This is a very cool change guys.  It seems like someone put A LOT of work into this; and I for one really like it.  It's dark....like my soul.


----------



## NielZ (Oct 5, 2002)

mmmmz, quite dark indeed...
And i see typing this message is horrable, white txt on a white background... :S


----------



## Sogni (Oct 5, 2002)

I kinda like the look overall - but the grey text on blue background is hurting my eyes (but then again I think I need glasses now).
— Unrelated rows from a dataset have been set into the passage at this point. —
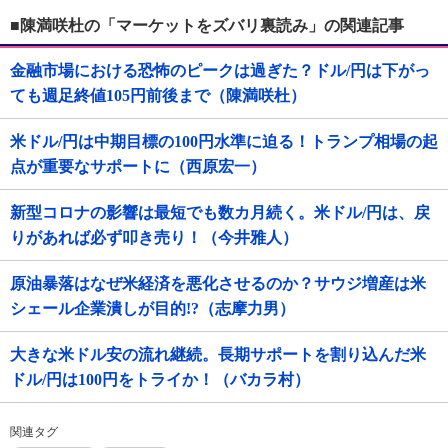
■陳満咲杜の「マーケットをズバリ裏読み」の関連記事
金融市場における恐怖のピークは過ぎた？ドル/円は下がっ
ても週足終値105円前後まで（陳満咲杜）
米ドル/円は中期目標の100円水準に迫る！トランプ相場の起
点が重要なサポートに（西原宏一）
新型コロナの影響は最短でも数カ月続く。米ドル/円は、戻
りがあれば必ず叩き売り！（今井雅人）
原油暴落はなぜ米経済を悪化させるのか？サウジ増産は米
シェール企業潰しが目的!?（志摩力男）
大きな米ドル安の流れ継続。長期サポートを割り込んだ米
ドル/円は100円をトライか！（バカラ村）
関連タグ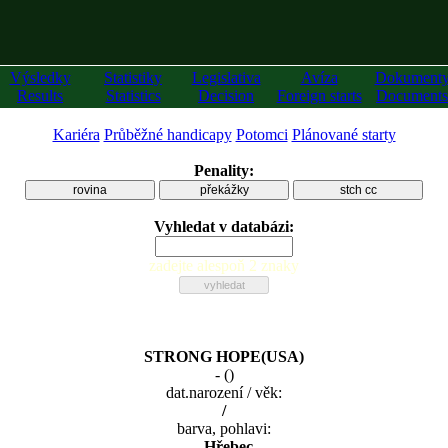
Výsledky
Statistiky
Legislativa
Avíza
Dokument
Results
Statistics
Decision
Foreign starts
Documents
Kariéra
Průběžné handicapy
Potomci
Plánované starty
Penality:
rovina
překážky
stch cc
Vyhledat v databázi:
zadejte alespoň 2 znaky
STRONG HOPE(USA)
-
(
)
dat.narození / věk:
/
barva, pohlavi:
, Hřebec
It looks OK when printed - but that hardly happens... I think I prefer white text instead of this greyish blue if we're keeping the darker background.

Ack... my eyes... 

Maybe I'll end up playing with Mozilla's Appearance Colors to overide this. 
Yes, that bad.


----------



## Urbansory (Oct 5, 2002)

I like the look, but it is dark, and the font is a little hard on the eyes. I was shocked when i looked away to watch horsepower TV, then glance over and say, "what the hell" My eye works with the new look, spooky.


----------



## Greystroke (Oct 5, 2002)

my eyes hurt. but i do like the new look. it is just extremely hard to see what i'm typing. other than that it's great!


----------



## vanguard (Oct 5, 2002)

I like it better.  I can see it just fine.  Also, I like that I don't need to open a new window to reply and that the post counts are back.


----------



## BlingBling 3k12 (Oct 5, 2002)

The problem with the reply boxes is an IE problem... in mozilla, this is not a problem


----------